OPINION OF THE COURT

delivered by LORD CARLOWAY, the LORD PRESIDENT

in the Reclaiming Motion by

JILL CLARK (A.P.)

Pursuer and Reclaimer

against

GREATER GLASGOW HEALTH BOARD

Defenders and Respondents

Pursuer: A Smith QC; Drummond Miller LLP

Defenders: CHS MacNeill QC, PM Stuart; NHS Scotland Central Legal Office

1 February 2017

Introduction
[1] This is a reclaiming motion (appeal) against the Lord Ordinary’s interlocutor of 12 February 2016 assoilzing the defenders in respect of the acts of their employees, notably a Dr Umstad and the midwifery staff at the Queen Mother’s Maternity Hospital, Yorkhill, during the labour of the pursuer’s mother, on 2 March 1992. However, the issue which the pursuer seeks to raise does not directly concern that interlocutor. The pursuer wants the court to review the Lord Ordinary’s earlier interlocutor of 18 December 2015, which refused to allow receipt of a Minute of Amendment after proof but before judgment. The Minute sought to introduce a claim of negligence on the part of a Professor Whitfield and other medical staff, including Dr Umstad, at Yorkhill when they saw the pursuer’s mother on, it is averred, 29 November 1992 and thereafter up until the rupture of the pursuer’s mother’s uterus during labour.

[2] The pursuer was granted leave to reclaim that interlocutor, but did not do so.
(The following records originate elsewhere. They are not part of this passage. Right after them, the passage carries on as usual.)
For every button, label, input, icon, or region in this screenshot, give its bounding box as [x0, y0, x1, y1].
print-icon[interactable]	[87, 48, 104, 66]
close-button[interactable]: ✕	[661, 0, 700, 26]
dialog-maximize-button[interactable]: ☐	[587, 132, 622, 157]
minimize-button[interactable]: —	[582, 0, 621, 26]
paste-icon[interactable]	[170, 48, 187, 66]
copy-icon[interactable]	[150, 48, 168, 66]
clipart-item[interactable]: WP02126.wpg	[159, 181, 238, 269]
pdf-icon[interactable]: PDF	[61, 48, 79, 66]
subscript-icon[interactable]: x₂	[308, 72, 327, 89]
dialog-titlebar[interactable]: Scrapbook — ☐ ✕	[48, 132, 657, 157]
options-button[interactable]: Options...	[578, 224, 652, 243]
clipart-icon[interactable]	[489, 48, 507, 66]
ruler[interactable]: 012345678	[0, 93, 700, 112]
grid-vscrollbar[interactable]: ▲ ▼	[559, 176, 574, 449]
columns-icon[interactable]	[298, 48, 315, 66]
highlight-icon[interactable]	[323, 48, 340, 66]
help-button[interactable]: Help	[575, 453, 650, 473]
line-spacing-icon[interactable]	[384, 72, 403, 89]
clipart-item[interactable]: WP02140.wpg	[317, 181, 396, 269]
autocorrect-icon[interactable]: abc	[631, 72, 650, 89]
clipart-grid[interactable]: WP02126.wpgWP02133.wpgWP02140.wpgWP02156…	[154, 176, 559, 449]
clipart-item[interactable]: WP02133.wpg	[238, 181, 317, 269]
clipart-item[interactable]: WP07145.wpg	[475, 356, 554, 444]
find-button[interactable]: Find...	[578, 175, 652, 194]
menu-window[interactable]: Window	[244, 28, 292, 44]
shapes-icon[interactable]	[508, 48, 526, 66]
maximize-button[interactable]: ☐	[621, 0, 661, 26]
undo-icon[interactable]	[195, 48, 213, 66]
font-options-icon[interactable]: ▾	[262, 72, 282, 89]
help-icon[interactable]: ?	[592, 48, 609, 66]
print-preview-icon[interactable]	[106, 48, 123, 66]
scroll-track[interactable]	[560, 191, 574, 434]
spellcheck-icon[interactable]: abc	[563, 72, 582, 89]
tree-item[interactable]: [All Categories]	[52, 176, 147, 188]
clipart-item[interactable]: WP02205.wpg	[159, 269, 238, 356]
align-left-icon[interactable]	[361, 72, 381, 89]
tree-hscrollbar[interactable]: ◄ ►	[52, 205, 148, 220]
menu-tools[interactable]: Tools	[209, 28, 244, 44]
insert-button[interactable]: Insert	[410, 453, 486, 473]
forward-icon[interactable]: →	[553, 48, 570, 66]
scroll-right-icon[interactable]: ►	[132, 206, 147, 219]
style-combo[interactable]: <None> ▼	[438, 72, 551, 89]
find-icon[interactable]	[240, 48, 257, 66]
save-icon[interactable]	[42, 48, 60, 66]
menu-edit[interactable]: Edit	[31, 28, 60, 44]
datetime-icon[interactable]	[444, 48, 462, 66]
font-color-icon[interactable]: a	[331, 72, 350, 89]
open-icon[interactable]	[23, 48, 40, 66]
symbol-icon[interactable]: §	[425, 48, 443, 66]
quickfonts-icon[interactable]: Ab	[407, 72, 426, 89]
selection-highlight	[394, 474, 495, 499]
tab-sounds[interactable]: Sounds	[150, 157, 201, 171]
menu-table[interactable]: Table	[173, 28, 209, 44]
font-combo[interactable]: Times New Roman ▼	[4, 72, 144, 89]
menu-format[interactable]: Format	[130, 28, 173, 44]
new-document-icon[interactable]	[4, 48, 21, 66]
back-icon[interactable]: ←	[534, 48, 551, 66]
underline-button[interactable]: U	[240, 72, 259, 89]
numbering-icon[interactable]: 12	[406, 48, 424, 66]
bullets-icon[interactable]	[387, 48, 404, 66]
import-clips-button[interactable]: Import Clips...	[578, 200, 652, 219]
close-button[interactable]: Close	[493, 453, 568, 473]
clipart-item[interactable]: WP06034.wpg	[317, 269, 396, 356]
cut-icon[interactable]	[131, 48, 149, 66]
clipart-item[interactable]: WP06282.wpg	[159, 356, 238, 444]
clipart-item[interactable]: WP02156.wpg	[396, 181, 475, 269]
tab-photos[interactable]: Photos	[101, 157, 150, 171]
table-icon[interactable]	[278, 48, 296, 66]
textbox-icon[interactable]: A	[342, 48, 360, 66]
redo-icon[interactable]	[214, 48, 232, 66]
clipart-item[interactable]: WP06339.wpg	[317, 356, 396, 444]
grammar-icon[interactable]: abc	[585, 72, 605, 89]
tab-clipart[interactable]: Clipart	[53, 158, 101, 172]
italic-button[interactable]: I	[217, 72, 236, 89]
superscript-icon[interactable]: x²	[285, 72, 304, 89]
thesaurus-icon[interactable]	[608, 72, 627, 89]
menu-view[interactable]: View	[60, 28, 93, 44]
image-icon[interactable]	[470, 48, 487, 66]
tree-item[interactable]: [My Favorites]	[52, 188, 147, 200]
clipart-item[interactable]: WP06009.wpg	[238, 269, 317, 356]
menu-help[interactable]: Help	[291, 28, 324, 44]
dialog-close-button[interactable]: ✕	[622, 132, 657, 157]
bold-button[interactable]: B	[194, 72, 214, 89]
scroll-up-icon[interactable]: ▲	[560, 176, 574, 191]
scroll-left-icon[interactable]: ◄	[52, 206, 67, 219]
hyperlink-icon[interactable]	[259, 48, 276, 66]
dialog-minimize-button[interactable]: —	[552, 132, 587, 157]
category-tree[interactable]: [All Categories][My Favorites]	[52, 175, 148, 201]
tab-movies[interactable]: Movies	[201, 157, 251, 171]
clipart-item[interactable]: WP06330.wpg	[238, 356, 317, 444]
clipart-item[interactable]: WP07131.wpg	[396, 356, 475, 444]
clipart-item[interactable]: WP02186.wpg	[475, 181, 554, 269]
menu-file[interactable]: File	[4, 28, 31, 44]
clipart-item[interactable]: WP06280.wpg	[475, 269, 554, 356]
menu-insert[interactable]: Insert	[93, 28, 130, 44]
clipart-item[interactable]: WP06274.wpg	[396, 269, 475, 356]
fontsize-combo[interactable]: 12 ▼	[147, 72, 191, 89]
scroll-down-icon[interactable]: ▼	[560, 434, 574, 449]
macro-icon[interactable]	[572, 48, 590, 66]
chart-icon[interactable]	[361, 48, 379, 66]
The issues are whether the court should allow a challenge to that interlocutor now and, if so, whether there is a sound basis upon which to interfere with it.

Procedure
[3] The action was raised in September 2005, over 13 years after the pursuer’s birth. It was almost immediately sisted by the pursuer for investigations. The sist continued until November 2011 (over 6 years). Had the case progressed at a reasonable pace, it ought to have been concluded in the Outer House long before even the latter date. On 16 February 2012, it was appointed to a Procedure Roll debate in October 2012. Shortly before that, the pursuer lodged a Minute of Amendment. After the amendment process, a proof before answer was allowed and the normal timetable was set for the exchange of expert reports, witness lists and valuations. A pre-proof meeting was scheduled for 14 November 2014. The proof, which lasted 21 days, commenced on 6 January 2015. On 4 February 2015, the pursuer amended the conclusion by increasing the sum sued for tenfold from £1.5m to £15m. The proof concluded on 18 February 2015, when the Lord Ordinary made avizandum.
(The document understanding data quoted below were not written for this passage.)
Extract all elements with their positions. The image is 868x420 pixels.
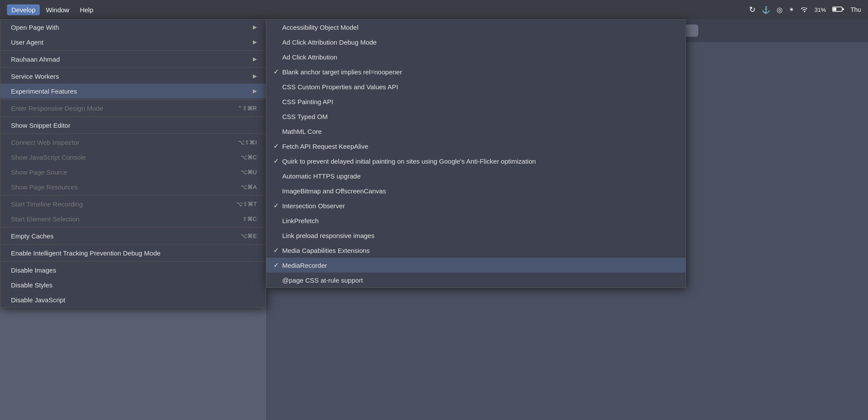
menu-show-page-resources: Show Page Resources ⌥⌘A: [0, 179, 266, 194]
exp-accessibility-object-model[interactable]: Accessibility Object Model: [266, 20, 686, 35]
system-time: Thu: [850, 6, 861, 13]
exp-mathml-core[interactable]: MathML Core: [266, 124, 686, 139]
divider-5: [0, 133, 266, 134]
exp-page-css-at-rule[interactable]: @page CSS at-rule support: [266, 273, 686, 287]
divider-8: [0, 244, 266, 245]
wifi-icon: [801, 6, 808, 14]
menubar-right: ↻ ⚓ ◎ ✴ 31% Thu: [749, 5, 861, 14]
submenu-arrow: ▶: [253, 56, 257, 62]
menubar-window[interactable]: Window: [42, 4, 74, 15]
battery-level: 31%: [815, 7, 826, 13]
menu-enter-responsive: Enter Responsive Design Mode ⌃⇧⌘R: [0, 101, 266, 116]
menu-rauhaan-ahmad[interactable]: Rauhaan Ahmad ▶: [0, 52, 266, 66]
exp-intersection-observer[interactable]: ✓ Intersection Observer: [266, 198, 686, 213]
exp-media-capabilities[interactable]: ✓ Media Capabilities Extensions: [266, 243, 686, 258]
bluetooth-icon: ✴: [789, 6, 794, 14]
exp-linkprefetch[interactable]: LinkPrefetch: [266, 213, 686, 228]
divider-2: [0, 67, 266, 68]
edge-icon: ◎: [777, 6, 783, 14]
exp-css-typed-om[interactable]: CSS Typed OM: [266, 109, 686, 124]
exp-css-custom-properties[interactable]: CSS Custom Properties and Values API: [266, 79, 686, 94]
menu-disable-styles[interactable]: Disable Styles: [0, 277, 266, 292]
menubar: Develop Window Help ↻ ⚓ ◎ ✴ 31% Thu: [0, 0, 868, 19]
divider-3: [0, 99, 266, 100]
menu-enable-itp-debug[interactable]: Enable Intelligent Tracking Prevention D…: [0, 245, 266, 260]
submenu-arrow: ▶: [253, 24, 257, 30]
submenu-arrow: ▶: [253, 88, 257, 94]
menubar-items: Develop Window Help: [7, 4, 98, 15]
menu-empty-caches[interactable]: Empty Caches ⌥⌘E: [0, 228, 266, 243]
submenu-arrow: ▶: [253, 73, 257, 79]
menu-connect-web-inspector: Connect Web Inspector ⌥⇧⌘I: [0, 135, 266, 150]
menu-experimental-features[interactable]: Experimental Features ▶: [0, 84, 266, 98]
menu-disable-images[interactable]: Disable Images: [0, 262, 266, 277]
battery-icon: [832, 6, 844, 14]
divider-6: [0, 195, 266, 196]
menu-show-page-source: Show Page Source ⌥⌘U: [0, 164, 266, 179]
svg-rect-1: [843, 8, 844, 10]
menu-show-snippet-editor[interactable]: Show Snippet Editor: [0, 118, 266, 133]
exp-ad-click-attribution[interactable]: Ad Click Attribution: [266, 49, 686, 64]
divider-1: [0, 50, 266, 51]
experimental-features-menu: Accessibility Object Model Ad Click Attr…: [266, 19, 686, 288]
menu-open-page-with[interactable]: Open Page With ▶: [0, 20, 266, 35]
exp-quirk-anti-flicker[interactable]: ✓ Quirk to prevent delayed initial paint…: [266, 154, 686, 168]
exp-imagebitmap-offscreen[interactable]: ImageBitmap and OffscreenCanvas: [266, 183, 686, 198]
divider-9: [0, 261, 266, 262]
menu-start-element-selection: Start Element Selection ⇧⌘C: [0, 211, 266, 226]
menubar-help[interactable]: Help: [75, 4, 98, 15]
develop-menu: Open Page With ▶ User Agent ▶ Rauhaan Ah…: [0, 19, 266, 308]
exp-automatic-https[interactable]: Automatic HTTPS upgrade: [266, 168, 686, 183]
exp-ad-click-attribution-debug[interactable]: Ad Click Attribution Debug Mode: [266, 35, 686, 49]
menubar-develop[interactable]: Develop: [7, 4, 40, 15]
exp-mediarecorder[interactable]: ✓ MediaRecorder: [266, 258, 686, 273]
menu-disable-javascript[interactable]: Disable JavaScript: [0, 292, 266, 307]
menu-user-agent[interactable]: User Agent ▶: [0, 35, 266, 49]
exp-css-painting-api[interactable]: CSS Painting API: [266, 94, 686, 109]
menu-service-workers[interactable]: Service Workers ▶: [0, 69, 266, 84]
menu-show-js-console: Show JavaScript Console ⌥⌘C: [0, 150, 266, 164]
exp-blank-anchor-target[interactable]: ✓ Blank anchor target implies rel=noopen…: [266, 64, 686, 79]
divider-4: [0, 116, 266, 117]
menu-start-timeline: Start Timeline Recording ⌥⇧⌘T: [0, 196, 266, 211]
divider-7: [0, 227, 266, 228]
exp-fetch-api-keepalive[interactable]: ✓ Fetch API Request KeepAlive: [266, 139, 686, 154]
submenu-arrow: ▶: [253, 39, 257, 45]
svg-rect-2: [833, 7, 836, 10]
exp-link-preload-responsive[interactable]: Link preload responsive images: [266, 228, 686, 243]
ship-icon: ⚓: [762, 6, 770, 14]
sync-icon: ↻: [749, 5, 756, 14]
The Pursuer’s Averments on Record
[4] The pursuer’s mother had had a child by emergency caesarean section in 1990. On 29 November 1992 (sic 1991), when she was about 28 weeks pregnant with her second child, namely the pursuer, she had a pre-natal meeting with Prof Whitfield. He made a note, as follows:

“X-ray pelvimetry reveals small measurements, but with good uterine action and a not large baby not ‘impossible’. Reassess later (? 38/7 and see X-rays) probably allow labour”.

An additional note said: “Allow labour but watch for non-rotation of occiput.”
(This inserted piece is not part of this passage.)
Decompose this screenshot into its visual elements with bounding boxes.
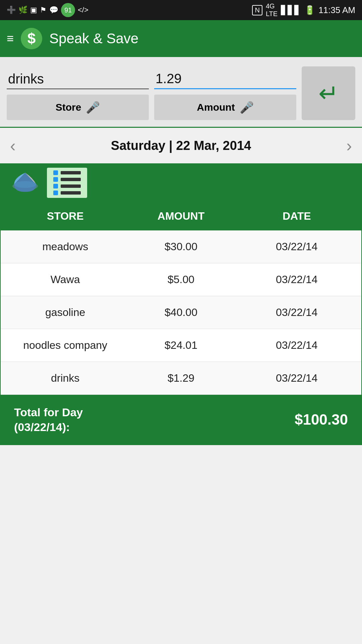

[5] At 7.10pm on 1 March 1992, the pursuer’s mother was admitted to the labour suite of the Hospital. At 9.50pm she was reviewed by a Dr Scott, who carried out a vaginal examination. At about 10.10pm, her nursing care was taken over by a student midwife. At about 11.00pm, the registrar, namely Dr Umstad, recommended that a Syntocinon infusion be “carefully” commenced, although it was not administered at that stage. At 00.10am a second vaginal examination took place. Dr Umstad saw the pursuer at about 1.00am and instructed the commencement of Syntocinon, which then occurred. It was well recognised that the use of Syntocinon in parous women, such as the pursuer’s mother, carried a serious risk of over stimulation of the uterus and consequent rupture. The risks were greater in a woman who had a previous uterine scar. The fact that she had previously had a caesarean section, and Prof Whitfield’s note that the pelvic capacity might be suspect, were factors which had been identified as making labour a process to be undertaken with care.

[6] By 2.00am the Syntocinon had been increased to the maximum dose. It caused the pursuer’s mother to suffer a ruptured uterus at about 3.45am. She required to undergo an emergency caesarean section. The pursuer was delivered at about 4.10am. She had suffered sustained acute profound asphyxia caused by the uterine rupture. It resulted in severe athetoid cerebral palsy.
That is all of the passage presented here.